Mongabay.co.id

Warga Laman Kinipan Minta Pemimpin Lamandau Lindungi Hutan Adat Mereka

Begini hutan adat Kinipan, setelah pembukaan untuk kebun sawit perusahaan. Foto: dokumen Laman Kinipan

 

 

Hutan adat Komunitas Adat Laman Kinipan, masuk konsesi perusahaan perkebunan sawit. Mereka tak dapat berbuat apa-apa kala alat berat membabat hutan sampai pohon buah-buahan mereka. Kirim surat ke perusahaan, tak digubris. Akhirnya mereka aksi ke DPRD Lamandau, dan menyerahkan mandau ke pimpinan daerah sebagai simbol minta perlindungan. Mereka menyebut setidaknya, tujuh pelanggaran adat dilakukan PT Sawit Mandiri Lestari saat membuka lahan untuk lahan yang dianggap masuk wilayah adat mereka.

 

Perempuan paruh baya itu membawa sebilah mandau, maju ke depan meja kepala daerah yang sedang memimpin pertemuan di Gedung DPRD Kabupaten Lamandau, Kalimantan Tengah. Ada ketua dan pimpinan DPRD Lamandau, asisten I sekretariat daerah mewakili bupati, dan wakapolres.

Baca juga: Begini Nasib Hutan Adat Laman Kinipan Kala Investasi Sawit Datang

Perempuan itu menyerahkan sebilah mandau kepada Bupati Lamandau yang diwakili asisten I itu. Penyerahan mandau ini merupakan simbol kepasrahan diri meminta perlindungan mewakili Komunitas Adat Laman (Desa) Kinipan. Komunitas ini berupaya mempertahankan wilayah dan hutan adat yang mulai terbabat perusahaan perkebunan sawit.

Hari itu, mereka berunjuk rasa, memohon perlindungan wilayah adat dari invasi sawit. Bagi mereka, bila pemerintah tak sanggup memenuhi permohonan itu, mereka memasrahkan diri untuk ditikam dengan mandau sekalipun.

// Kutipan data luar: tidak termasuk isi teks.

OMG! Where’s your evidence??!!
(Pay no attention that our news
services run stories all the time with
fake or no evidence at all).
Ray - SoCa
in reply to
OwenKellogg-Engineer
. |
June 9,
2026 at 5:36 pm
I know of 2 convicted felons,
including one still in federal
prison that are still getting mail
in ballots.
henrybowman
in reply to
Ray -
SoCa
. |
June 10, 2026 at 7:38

“Kami menyerahkan satu bilah mandau sebagai lambang penyerahan diri. Di mana sebelum hutan rimba kami dijarah perusahaan, kami sebagai petani dilarang berladang (membakar) dengan ancaman hukuman penjara satu tahun, dengan uang Rp10 miliar. Sebaliknya, kenapa perusahaan mendapat izin? Jadi kami serahkan, terserah kami mau diapakan,” kata Kartinus, tetua adat Komunitas Kinipan, yang mengiringi penyerahan mandau itu di Gedung DPRD Lamandau, di Nanga Bulik, Kalimantan Tengah, Senin (8/10/18) siang.

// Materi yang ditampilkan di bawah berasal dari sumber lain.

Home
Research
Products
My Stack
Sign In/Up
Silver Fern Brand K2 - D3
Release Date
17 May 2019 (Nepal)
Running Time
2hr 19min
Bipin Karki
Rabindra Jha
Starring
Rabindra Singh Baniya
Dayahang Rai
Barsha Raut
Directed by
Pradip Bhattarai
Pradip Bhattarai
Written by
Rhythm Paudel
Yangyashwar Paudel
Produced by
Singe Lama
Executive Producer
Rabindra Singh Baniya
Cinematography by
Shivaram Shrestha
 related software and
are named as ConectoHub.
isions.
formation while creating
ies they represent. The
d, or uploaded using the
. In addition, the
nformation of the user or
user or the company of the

“Intinya itu menyerahkan diri. Daripada berladang enggak bisa, mau berusaha enggak bisa. Jadi terserah pemerintah. Itu maksudnya, penyerahan diri warga. Sudah pasrah,” kata Effendi Buhing, Ketua Komunitas Adat Laman Kinipan, pada Mongabay.

 

Kampung Kinipan. Foto: Mongabay Indonesia

 

Entah bagaimana perasaan para pimpinan daerah Lamandau saat menghadapi momen penyerahan mandau itu. Atie Dieni, Asisten I Sekretariat Daerah yang mewakili Bupati Lamandau, Hendra Lesmana, hanya mengucapkan menerima penyerahan mandau, lalu bilang akan menyerahkan pada bupati.

Baca juga: Kesepakatan Lahan di Balik Jatuhnya Akil Mochtar

Sesaat kemudian, seperti acara seremonial pemerintahan, ada sedikit tepuk tangan, diawali Ketua DPRD Lamandau, Tommy Hermal Ibrahim. Agak janggal, tepuk tangan untuk mereka yang tak berdaya dan menyerahkan diri.

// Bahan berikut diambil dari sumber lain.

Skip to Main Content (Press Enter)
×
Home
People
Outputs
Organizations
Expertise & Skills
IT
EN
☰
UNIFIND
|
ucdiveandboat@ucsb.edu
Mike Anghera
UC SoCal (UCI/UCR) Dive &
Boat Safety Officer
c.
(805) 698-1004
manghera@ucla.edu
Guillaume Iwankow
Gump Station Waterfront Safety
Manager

Ketika hendak mulai menanggapi argumentasi dan tuntutan para pengunjuk rasa, Tommy tampak berusaha menahan tangis. Sebelum berbicara dia memejamkan mata, sambil menggosokkan kedua tangan. Lalu dia mengepalkan kedua tangan dan menundukkan wajah sesaat. Melepas kacamata sembari mengambil tisu.

Politikus Partai Golkar ini mulai bicara. “Mohon maaf…,” katanya, sambil tangan kanan mengelus dada sejenak.

“Terima kasih saudara-saudaraku yang telah menyampaikan, tidak sekadar aspirasi, tapi keluh kesah,” katanya.

Hening sejenak. “Berdasarkan penuturan tadi, kami menyimak seksama, saya dan teman-teman. “Maaf.. semua menyimak dengan baik, apa yang saudara-saudara sampaikan…”

“ Walaupun tidak semua, ini sudah mewakili. Termasuk bukan hanya (pengunjuk rasa) yang di luar sana, juga masyarakat Kinipan. Saya pikir seluruh komunitas masyarakat adat,” kata pria yang biasa disapa Tomel ini.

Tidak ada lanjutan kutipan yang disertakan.